Bonnema D Dirk, Webb Carson S, Pennington Weems R, Stroud Robert E, Leonardi Amy E, Clark Leslie L, McClure Catherine D, Finklea Laura, Spinale Francis G, Zile Michael R
Division of Cardiology, Department of Medicine, Medical University of South Carolina and RHJ Department of Veterans Affairs Medical Center, Charleston, South Carolina 29425, USA.
J Card Fail. 2007 Sep;13(7):530-40. doi: 10.1016/j.cardfail.2007.04.010.
The mechanisms causing age-dependent changes in left ventricular (LV) structure and function are not completely understood. Matrix metalloproteinase (MMPs) and tissue inhibitor of metalloproteinases (TIMPs) constitute one important proteolytic pathway affecting LV remodeling. However, whether these determinants of extracellular matrix (ECM) composition change as a function of age has not been examined in an aging population free of clinically significant cardiovascular disease.

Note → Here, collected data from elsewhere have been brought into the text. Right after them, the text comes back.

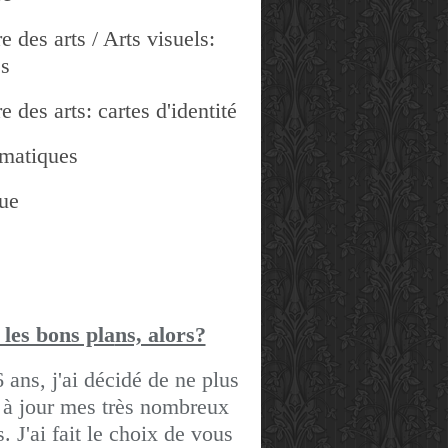
e des arts / Arts visuels:
es
e des arts: cartes d'identité
matiques
ue
 les bons pla
ns, alors?
6 ans, j'ai décidé de ne plus
 à jour mes très nombreux
gs.
J'ai fait le choix de vous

Subjects (n = 77, age 20-90 years) with no evidence of cardiovascular disease underwent echocardiography and measurement of plasma MMP-2, 7, 8, and 9 and TIMP-1, 2, and 4 (enzyme-linked immunosorbent assay). As subject age increased, volume/mass ratio decreased and mitral E/A ratio decreased. As subject age increased, MMP-2 increased (from 1188 +/- 99 ng/mL to 1507 +/- 76 ng/mL), MMP-7 increased (from 1.2 +/- 0.1 ng/mL to 3.1 +/- 0.6 ng/mL), MMP-9 decreased (from 29 +/- 7 ng/mL to 8 +/- 2 ng/mL), and TIMP-1, 2, and 4 increased (from 728 +/- 46 ng/mL to 1093 +/- 73 ng/mL, from 34 +/- 5 ng/mL to 53 +/- 6 ng/mL, and from 1.26 +/- 0.22 ng/mL to 2.34 +/- 0.30 ng/mL, respectively) (all P < .05). There were significant correlations between decreased LV volume/mass and E/A ratio and increased MMP-7 and TIMP-1 and 4.

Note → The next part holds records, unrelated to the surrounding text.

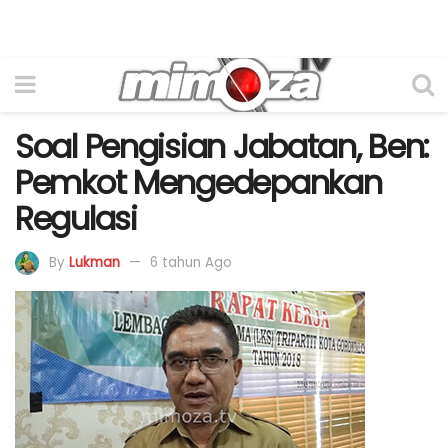
Soal Pengisian Jabatan, Ben:
Pemkot Mengedepankan
Regulasi
By
Lukman
6 tahun Ago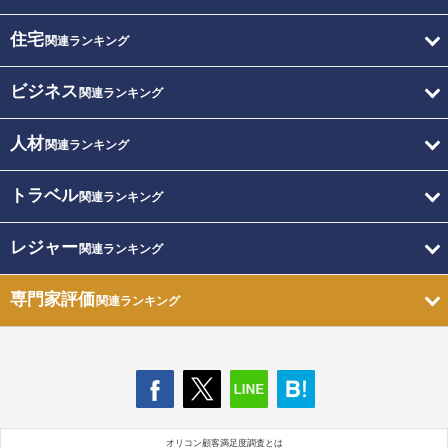
住宅
関連ランキング
ビジネス
関連ランキング
人材
関連ランキング
トラベル
関連ランキング
レジャー
関連ランキング
専門家評価
関連ランキング
オリコン顧客満足度調査とは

MMPs and TIMPs changed as a function of age in the absence of clinically significant cardiovascular disease. These age-dependent alterations in MMP and TIMP profiles favor ECM accumulation and were associated with concentric remodeling and decreased LV diastolic function. Because of these age-dependent changes in this proteolytic system, the superimposition of disease processes such as myocardial infarction or hypertensive heart disease in the older subject may result in different myocardial ECM remodeling than that seen in a younger subject.

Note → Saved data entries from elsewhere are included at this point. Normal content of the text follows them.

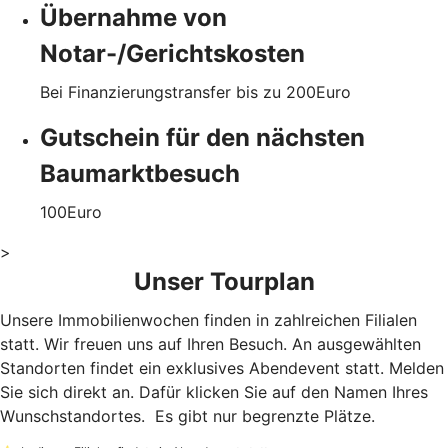
Übernahme von
Notar-/Gerichtskosten
Bei Finanzierungstransfer bis zu
200
Euro
Gutschein für den nächsten
Baumarktbesuch
100
Euro
>
Unser Tourplan
Unsere Immobilienwochen finden in zahlreichen Filialen
statt. Wir freuen uns auf Ihren Besuch. An ausgewählten
Standorten findet ein exklusives Abendevent statt. Melden
Sie sich direkt an. Dafür klicken Sie auf den Namen Ihres
Wunschstandortes. Es gibt nur begrenzte Plätze.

导致左心室(LV)结构和功能随年龄变化的机制尚未完全明确。基质金属蛋白酶(MMPs)和金属蛋白酶组织抑制剂(TIMPs)构成影响左心室重塑的一条重要蛋白水解途径。然而,在无临床显著心血管疾病的老年人群中,这些细胞外基质(ECM)组成的决定因素是否随年龄变化尚未得到研究。
对77名(年龄20 - 90岁)无心血管疾病证据的受试者进行超声心动图检查,并测量血浆MMP - 2、7、8和9以及TIMP - 1、2和4(酶联免疫吸附测定)。随着受试者年龄增加,容积/质量比降低,二尖瓣E/A比值降低。随着受试者年龄增加,MMP - 2升高(从1188±99 ng/mL升至1507±76 ng/mL),MMP - 7升高(从1.2±0.1 ng/mL升至3.1±0.6 ng/mL),MMP - 9降低(从29±7 ng/mL降至8±2 ng/mL),TIMP - 1、2和4升高(分别从728±46 ng/mL升至1093±73 ng/mL,从34±5 ng/mL升至53±6 ng/mL,从1.26±0.22 ng/mL升至2.34±0.30 ng/mL)(均P <.05)。左心室容积/质量和E/A比值降低与MMP - 7以及TIMP - 1和4升高之间存在显著相关性。
在无临床显著心血管疾病的情况下,MMPs和TIMPs随年龄变化。MMP和TIMP谱的这些年龄依赖性改变有利于ECM积聚,并与向心性重塑和左心室舒张功能降低相关。由于该蛋白水解系统存在这些年龄依赖性变化,老年受试者中诸如心肌梗死或高血压性心脏病等疾病过程的叠加可能导致与年轻受试者不同的心肌ECM重塑。